About this exercise:
With the pictures removed, write out the data below exactly.
........
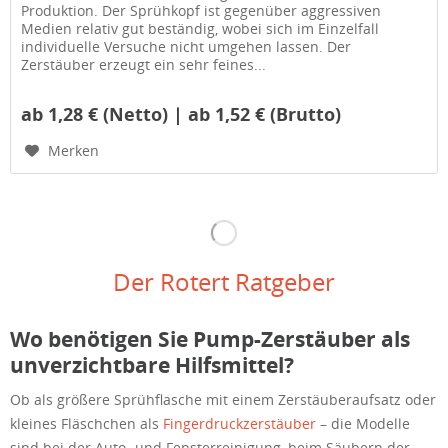
Produktion. Der Sprühkopf ist gegenüber aggressiven
Medien relativ gut beständig, wobei sich im Einzelfall
individuelle Versuche nicht umgehen lassen. Der
Zerstäuber erzeugt ein sehr feines...
ab 1,28 € (Netto) | ab 1,52 € (Brutto)
Merken
Der Rotert Ratgeber
Wo benötigen Sie Pump-Zerstäuber als
unverzichtbare Hilfsmittel?
Ob als größere Sprühflasche mit einem Zerstäuberaufsatz oder
kleines Fläschchen als
Fingerdruckzerstäuber
– die Modelle
sind bei der Auto- und Fensterreinigung, beim Säubern der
........
Problem solution:
Produktion. Der Sprühkopf ist gegenüber aggressiven
Medien relativ gut beständig, wobei sich im Einzelfall
individuelle Versuche nicht umgehen lassen. Der
Zerstäuber erzeugt ein sehr feines...
ab 1,28 € (Netto) | ab 1,52 € (Brutto)
Merken
Der Rotert Ratgeber
Wo benötigen Sie Pump-Zerstäuber als
unverzichtbare Hilfsmittel?
Ob als größere Sprühflasche mit einem Zerstäuberaufsatz oder
kleines Fläschchen als
Fingerdruckzerstäuber
– die Modelle
sind bei der Auto- und Fensterreinigung, beim Säubern der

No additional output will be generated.